Language-generation algorithms are known to embed racist and sexist ideas. They’re trained on the language of the internet, including the dark corners of Reddit and Twitter that may include hate speech and disinformation. Whatever harmful ideas are present in those forums get normalized as part of their learning.
Researchers have now demonstrated that the same can be true for image-generation algorithms. Feed one a photo of a man cropped right below his neck, and 43% of the time, it will autocomplete him wearing a suit. Feed the same one a cropped photo of a woman, even a famous woman like US Representative Alexandria Ocasio-Cortez, and 53% of the time, it will autocomplete her wearing a low-cut top or bikini. This has implications not just for image generation, but for all computer-vision applications, including video-based candidate assessment algorithms, facial recognition, and surveillance.
Ryan Steed, a PhD student at Carnegie Mellon University, and Aylin Caliskan, an assistant professor at George Washington University, looked at two algorithms: OpenAI’s iGPT (a version of GPT-2 that is trained on pixels instead of words) and Google’s SimCLR. While each algorithm approaches learning images differently, they share an important characteristic—they both use completely unsupervised learning, meaning they do not need humans to label the images.
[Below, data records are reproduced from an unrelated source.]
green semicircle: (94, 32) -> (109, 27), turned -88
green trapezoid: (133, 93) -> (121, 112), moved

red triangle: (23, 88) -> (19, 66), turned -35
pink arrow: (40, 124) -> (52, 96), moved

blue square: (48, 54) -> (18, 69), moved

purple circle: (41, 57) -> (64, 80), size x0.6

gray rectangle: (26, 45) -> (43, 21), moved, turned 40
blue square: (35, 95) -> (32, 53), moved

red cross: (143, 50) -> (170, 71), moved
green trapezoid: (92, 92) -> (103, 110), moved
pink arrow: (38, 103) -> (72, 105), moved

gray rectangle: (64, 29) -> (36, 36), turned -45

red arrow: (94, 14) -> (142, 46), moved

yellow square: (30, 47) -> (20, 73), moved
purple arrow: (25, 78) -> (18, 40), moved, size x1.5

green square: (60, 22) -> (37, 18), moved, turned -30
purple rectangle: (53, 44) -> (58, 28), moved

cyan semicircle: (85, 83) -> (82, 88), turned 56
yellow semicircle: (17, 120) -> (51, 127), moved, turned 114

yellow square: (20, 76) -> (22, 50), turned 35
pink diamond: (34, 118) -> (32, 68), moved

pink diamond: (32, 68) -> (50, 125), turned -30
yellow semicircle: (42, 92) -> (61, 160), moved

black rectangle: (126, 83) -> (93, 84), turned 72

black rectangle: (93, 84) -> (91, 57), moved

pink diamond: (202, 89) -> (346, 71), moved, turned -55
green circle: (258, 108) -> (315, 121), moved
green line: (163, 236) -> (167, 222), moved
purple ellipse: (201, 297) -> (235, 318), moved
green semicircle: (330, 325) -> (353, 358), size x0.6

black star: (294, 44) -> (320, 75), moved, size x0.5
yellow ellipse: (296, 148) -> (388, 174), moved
This is a relatively new innovation as of 2020. Previous computer-vision algorithms mainly used supervised learning, which involves feeding them manually labeled images: cat photos with the tag “cat” and baby photos with the tag “baby.” But in 2019, researcher Kate Crawford and artist Trevor Paglen found that these human-created labels in ImageNet, the most foundational image data set for training computer-vision models, sometimes contain disturbing language, like “slut” for women and racial slurs for minorities.
The latest paper demonstrates an even deeper source of toxicity. Even without these human labels, the images themselves encode unwanted patterns. The issue parallels what the natural-language processing (NLP) community has already discovered. The enormous datasets compiled to feed these data-hungry algorithms capture everything on the internet. And the internet has an overrepresentation of scantily clad women and other often harmful stereotypes.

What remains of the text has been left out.